Al principio, el francés le pareció formidable a Randall. Resultó ser un hombre de unos cuarenta y cinco años, bastante alto, bien proporcionado y muy pulcramente vestido. Llevaba el pelo con vaselina y copete, tenía un gálico rostro de gavilán, ojos pequeños y ademanes rígidos, y hablaba un inglés impecable. Su apariencia de retraimiento aristocrático desapareció rápidamente ante el interés de Randall por su trabajo, que era para Aubert lo esencial de la vida; todo lo demás le parecía superfluo. Cuando notó que Randall iba muy en serio y que su curiosidad era genuina, Aubert se volvió súbitamente más sencillo y más agradable.

Después de quejarse en son de disculpa porque su esposa Gabrielle, que presumía de decoradora, había transformado su despacho utilitario, con muebles metálicos, en una vitrina de antigüedades Luis XVI, el científico había llevado a Randall por un corredor desde su despacho al más cercano laboratorio del Departamento de Fechación por Radiocarbono.

En el camino, Randall encendió su grabadora y Aubert se puso a explicar, en los términos más sencillos, de qué consistía el procedimiento de datación del carbono 14.

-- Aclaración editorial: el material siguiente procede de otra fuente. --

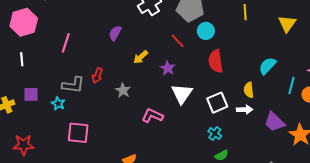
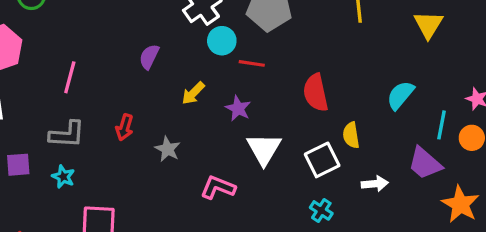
cyan circle: (206, 31) -> (222, 41), moved
red line: (178, 41) -> (252, 63), turned -35
gray L-shape: (73, 85) -> (67, 134), moved
yellow semicircle: (249, 90) -> (351, 135), moved
white arrow: (245, 110) -> (375, 184), moved
purple trapezoid: (274, 122) -> (425, 163), moved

– Es un descubrimiento del doctor Williard Libby, profesor norteamericano, por el cual recibió el Premio Nobel de Química en 1960. Mediante este extraordinario artificio puede determinarse, con bastante exactitud y por primera vez, el tiempo de existencia de huesos antiguos, trozos de madera y fragmentos de papiro, de hasta sesenta mil años de antigüedad. Ya era sabido que desde que hay vida en la Tierra todo lo que vive, todos los organismos vivos del mundo, tanto los seres humanos como las plantas, los árboles y todos los demás, ha sido bombardeado por rayos cósmicos procedentes del espacio exterior. Este bombardeo ha hecho que el nitrógeno se transforme en átomos radiactivos de C 14. Todos los organismos vivos han absorbido ese C 14 de un modo u otro hasta el momento de su perecimiento. A la muerte, sea la muerte de una persona, de un animal o de una planta, los átomos de carbono que hay en el interior de los tejidos comienzan a deteriorarse a una velocidad predecible. Se sabía también que, después de morir, un objeto orgánico pierde la mitad del carbono 14 que contiene en un período de 5.568 años. Con este conocimiento, el doctor Libby pensó que si la cantidad de C 14 y sus productos de descomposición dentro de la sustancia muerta pudieran medirse de algún modo, entonces, voilà, la cantidad de carbono radiactivo descompuesto o desaparecido podría calcularse. De este modo, calculando la cantidad perdida, se podría saber cuándo el objeto había absorbido carbono por última vez; es decir, hasta cuándo estuvo vivo. Así podría saberse, Monsieur Randall, cuánto tiempo había transcurrido desde la muerte del objeto y, por tanto, determinarse su edad y la fecha en que estuvo vivo.